At the World Science Forum in Rio de Janeiro, UC Berkeley Seismological Laboratory director and team leader professor Richard Allen explained that the app is based on an early warning system being developed in California. With the app, the smartphone user can be notified of an impending earthquake between a few seconds to a minute before it hits depending on that user’s distance from the epicentre or source of the quake.
The app is designed to capture the so-called primary wave (P-wave) of an earthquake, the initial energy that rarely does damage. The app then uses a formula to measure the strength of the quake, when it will reach its peak and potential area of effect.

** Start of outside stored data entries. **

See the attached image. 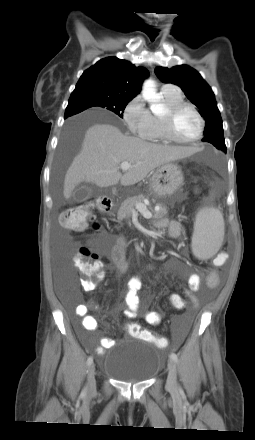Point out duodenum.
Wrapping results in <instances>:
<instances>
[{
  "label": "duodenum",
  "instance_id": "1",
  "mask_svg": "<svg viewBox=\"0 0 255 440\" xmlns=\"http://www.w3.org/2000/svg\"><path fill=\"white\" fill-rule=\"evenodd\" d=\"M113 203L109 199H99L98 200V208L101 212L108 213L112 210Z\"/></svg>",
  "mask_w": 255,
  "mask_h": 440
}]
</instances>
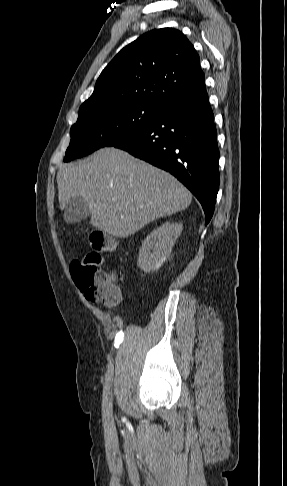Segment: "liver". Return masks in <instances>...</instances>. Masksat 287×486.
Returning a JSON list of instances; mask_svg holds the SVG:
<instances>
[{
    "label": "liver",
    "mask_w": 287,
    "mask_h": 486,
    "mask_svg": "<svg viewBox=\"0 0 287 486\" xmlns=\"http://www.w3.org/2000/svg\"><path fill=\"white\" fill-rule=\"evenodd\" d=\"M58 199L64 209L73 197L89 205L90 224L117 238L189 207L191 193L172 175L125 151L103 148L78 164L60 165Z\"/></svg>",
    "instance_id": "1"
}]
</instances>
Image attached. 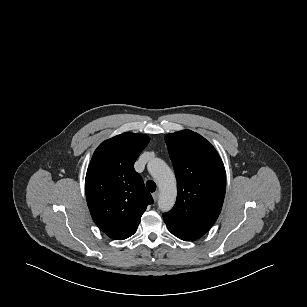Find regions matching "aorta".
Listing matches in <instances>:
<instances>
[{
  "label": "aorta",
  "instance_id": "762f6f07",
  "mask_svg": "<svg viewBox=\"0 0 307 307\" xmlns=\"http://www.w3.org/2000/svg\"><path fill=\"white\" fill-rule=\"evenodd\" d=\"M148 171L159 187V209L167 212L172 209L177 196L176 178L170 167L159 158L149 161Z\"/></svg>",
  "mask_w": 307,
  "mask_h": 307
}]
</instances>
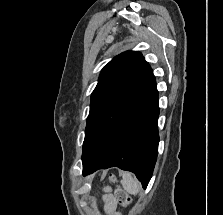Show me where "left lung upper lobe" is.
Instances as JSON below:
<instances>
[{"label":"left lung upper lobe","mask_w":223,"mask_h":215,"mask_svg":"<svg viewBox=\"0 0 223 215\" xmlns=\"http://www.w3.org/2000/svg\"><path fill=\"white\" fill-rule=\"evenodd\" d=\"M155 82L152 69L142 54L127 51L102 69L91 95L82 161L86 165L118 123Z\"/></svg>","instance_id":"obj_1"}]
</instances>
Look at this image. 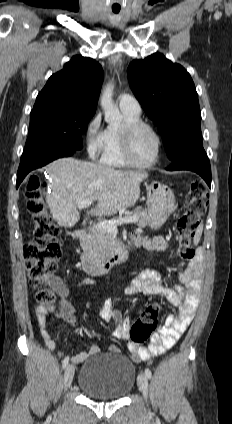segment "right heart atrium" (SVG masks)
<instances>
[{"label":"right heart atrium","instance_id":"d8ad5b80","mask_svg":"<svg viewBox=\"0 0 232 424\" xmlns=\"http://www.w3.org/2000/svg\"><path fill=\"white\" fill-rule=\"evenodd\" d=\"M101 116L96 113L87 122L84 129V141L90 158H97L104 148V131L100 128Z\"/></svg>","mask_w":232,"mask_h":424}]
</instances>
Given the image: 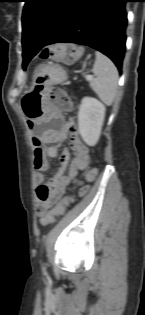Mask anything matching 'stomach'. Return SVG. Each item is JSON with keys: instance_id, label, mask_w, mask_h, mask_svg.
Masks as SVG:
<instances>
[{"instance_id": "stomach-1", "label": "stomach", "mask_w": 145, "mask_h": 315, "mask_svg": "<svg viewBox=\"0 0 145 315\" xmlns=\"http://www.w3.org/2000/svg\"><path fill=\"white\" fill-rule=\"evenodd\" d=\"M67 72L58 65L43 67L35 76L34 85L30 91H25L21 98V112H25L26 120L41 122L47 116L48 105L45 102L46 91H51L54 84L64 82Z\"/></svg>"}]
</instances>
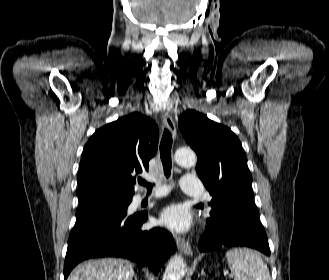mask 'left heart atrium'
Returning a JSON list of instances; mask_svg holds the SVG:
<instances>
[{
	"instance_id": "left-heart-atrium-1",
	"label": "left heart atrium",
	"mask_w": 329,
	"mask_h": 280,
	"mask_svg": "<svg viewBox=\"0 0 329 280\" xmlns=\"http://www.w3.org/2000/svg\"><path fill=\"white\" fill-rule=\"evenodd\" d=\"M160 222L170 229L184 232L188 230L190 226V217L183 207L171 205L161 213Z\"/></svg>"
}]
</instances>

Regional seismic monitoring networks will provide data needed to do this measurement.
The professor explained that users who are at the actual epicentre will not receive the warning. But their phones will alert others in the network. ‘All we need is a telephone at the epicentre of the quake which detects it and sends the information (saying) “I felt a jolt, I am in this place” to a server.
‘There are many phones simultaneously doing this to enable the server to determine the site and magnitude of the quake to send people further away a warning. These warnings include (information on) how much time to the start of the tremor and also its intensity.’
Users who are a few kilometres away will be able to get this information in the network. This will allow them to seek out shelter ahead of time.
The software taps on the interconnectivity among the one billion smartphone users around the globe to lessen the impact of disasters wherever and whenever it hits.